Monday, March 21, 2011

Cochin – diversity city

It is scarcely my place to judge or pretend knowledge of a place after one day but can record my impression – which as you will have gathered was very positive.

This was a very different India than I had seen before or now, in Port Blair.
In Cochin now it is apparent that there is an increasing prosperity and with it the place has become much more comfortable to those of us spoiled in the West. Mumbai remains uncomfortable. Cochin a few years ago was worse off than it is now. It comes down to the call centers, trade as a large port and products ie spices.

The way people live varies widely. In the same street you can see beautiful architect designed houses and those in disrepair. You see old houses that have been restored and you can see what is behind the façade. We were able to look from the top story of a store across the roofs of Cochin and down into peoples back yards.
If we had to talk about Indian food we would think of spicy and poppadums – we went to the spice markets (as I mentioned yesterday) and saw how the locals buy their spices – a beautiful array of colors and smell – and we visited the Brahmin district which is where the ladies are allowed to make the poppadum – here she is drying what she has made in the sun, on a sack.

Education is important in this state – they are proud of their literacy rate of 93% and all the people we saw have some English. Liked this sign – which offers education in English and Medical – look at the acronym of the enterprise “triumphant institute of management education” ‘TIME’…….got to love it

Passed an Indian Pharma company – brought 42nd street back to me – they warehouse the basic for Indian medications here and the retailers buy it then formulate it themselves

The other side of Cochin highlighted another aspect of its diversity – religious. Hindus represent a slight majority in this city. We saw a variety of Hindu temples – some were small and very colorful with the deities shown in striking color; others were a bit more forbidding – only Hindus allowed; and the Jain temple – built by the incredibly wealthy Jain family – we all I am sure know a member in the States somewhere – was a peaceful place that was less decorative but allowed entry but no photos. Note the Swastikas by the way – they were an Indian symbol long before they were adopted by the Nazis.

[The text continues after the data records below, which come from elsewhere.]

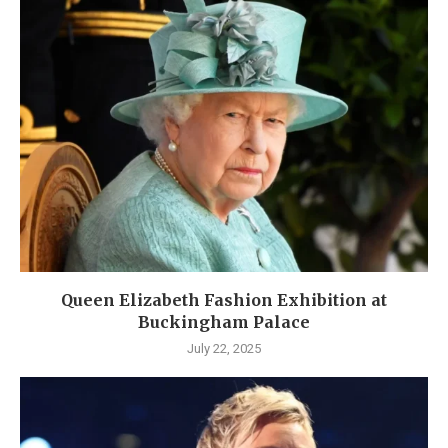
Queen Elizabeth Fashion Exhibition at
Buckingham Palace
July 22, 2025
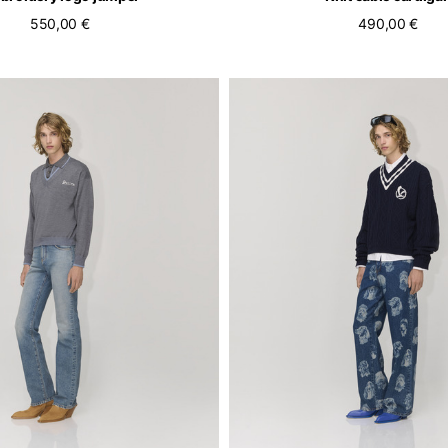
550,00 €
490,00 €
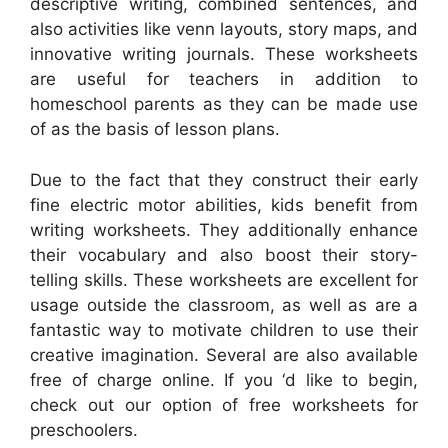
descriptive writing, combined sentences, and
also activities like venn layouts, story maps, and
innovative writing journals. These worksheets
are useful for teachers in addition to
homeschool parents as they can be made use
of as the basis of lesson plans.
Due to the fact that they construct their early
fine electric motor abilities, kids benefit from
writing worksheets. They additionally enhance
their vocabulary and also boost their story-
telling skills. These worksheets are excellent for
usage outside the classroom, as well as are a
fantastic way to motivate children to use their
creative imagination. Several are also available
free of charge online. If you ‘d like to begin,
check out our option of free worksheets for
preschoolers.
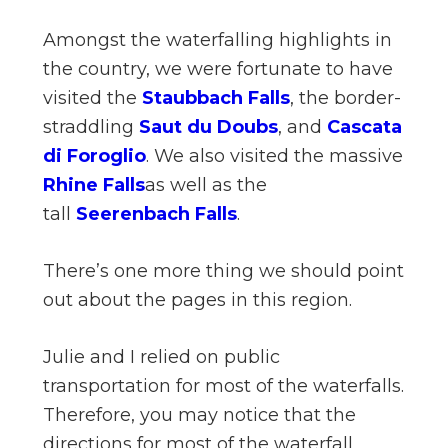
Amongst the waterfalling highlights in
the country, we were fortunate to have
visited the
Staubbach Falls
, the border-
straddling
Saut du Doubs
, and
Cascata
di Foroglio
. We also visited the massive
Rhine Falls
as well as the
tall
Seerenbach Falls
.
There’s one more thing we should point
out about the pages in this region.
Julie and I relied on public
transportation for most of the waterfalls.
Therefore, you may notice that the
directions for most of the waterfall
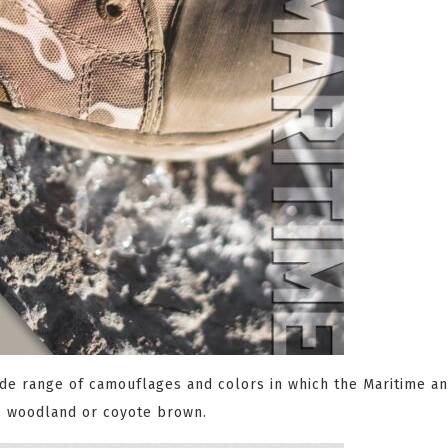
wide range of camouflages and colors in which the Maritime a
k, woodland or coyote brown.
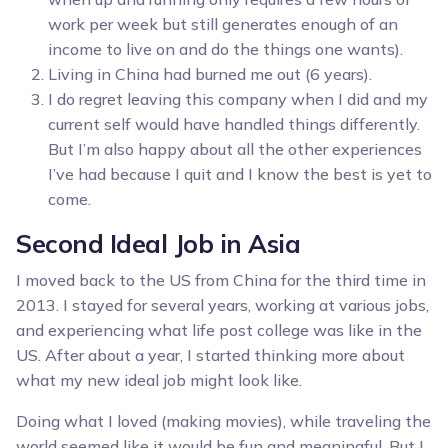
work per week but still generates enough of an
income to live on and do the things one wants).
Living in China had burned me out (6 years).
I do regret leaving this company when I did and my
current self would have handled things differently.
But I’m also happy about all the other experiences
I’ve had because I quit and I know the best is yet to
come.
Second Ideal Job in Asia
I moved back to the US from China for the third time in
2013. I stayed for several years, working at various jobs,
and experiencing what life post college was like in the
US. After about a year, I started thinking more about
what my new ideal job might look like.
Doing what I loved (making movies), while traveling the
world seemed like it would be fun and meaningful. But I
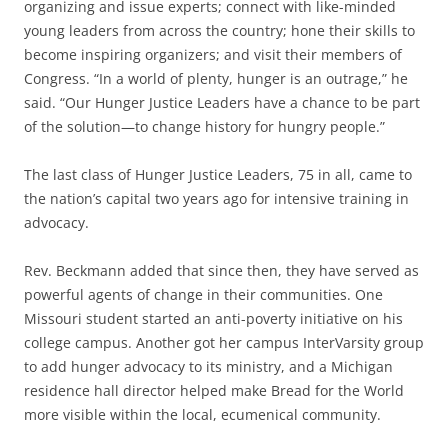
organizing and issue experts; connect with like-minded
young leaders from across the country; hone their skills to
become inspiring organizers; and visit their members of
Congress. “In a world of plenty, hunger is an outrage,” he
said. “Our Hunger Justice Leaders have a chance to be part
of the solution—to change history for hungry people.”
The last class of Hunger Justice Leaders, 75 in all, came to
the nation’s capital two years ago for intensive training in
advocacy.
Rev. Beckmann added that since then, they have served as
powerful agents of change in their communities. One
Missouri student started an anti-poverty initiative on his
college campus. Another got her campus InterVarsity group
to add hunger advocacy to its ministry, and a Michigan
residence hall director helped make Bread for the World
more visible within the local, ecumenical community.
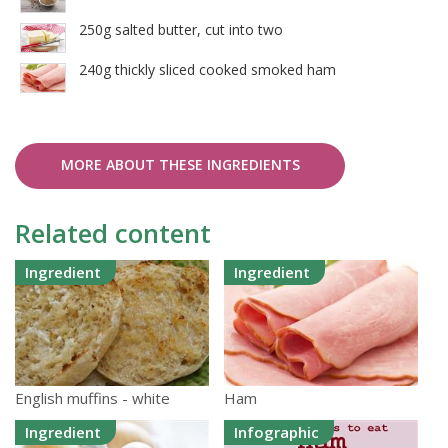
250g salted butter, cut into two
240g thickly sliced cooked smoked ham
MORE ABOUT THESE INGREDIENTS
Related content
Ingredient
Ingredient
English muffins - white
Ham
Ingredient
Infographic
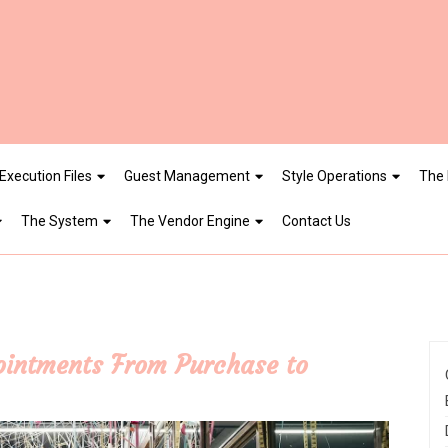
Execution Files
Guest Management
Style Operations
The 
The System
The Vendor Engine
Contact Us
pointments From Purchase to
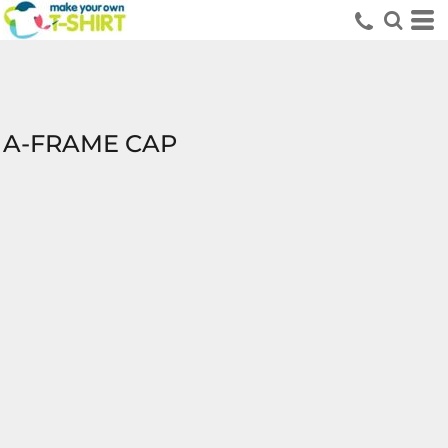
A-FRAME CAP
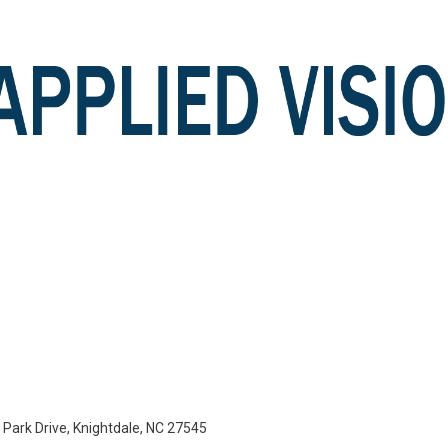
e Park Drive, Knightdale, NC 27545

We visited two churches – it was Sunday and services were in full swing. 30plus% here are Christian – predominantly Catholic – maybe the Portuguese heritage . This is St Francis Church – where Vasco De Gama was briefly buried before going back home.
The more elaborate church is Santa Cruz.

Most interesting to me though was the Jewish community of Cochin. The history is a bit vague but apparently Jews have been commercially involved with trade on the Malabar coast since the time of Solomon but a community fled here at the time of the destruction of the Second Temple by the Romans in 72AD – at the time of the dispersal.
The Jews that came to this part of India, a ways away from the present Cochin, then had the usual history – they were welcomed, received substantial recognition by the local leaders and were commercially very successful. For many years – even centuries – they prospered; then came the Portuguese and the Inquisition and the community was attacked, dispersed and barely survived by coming to Cochin.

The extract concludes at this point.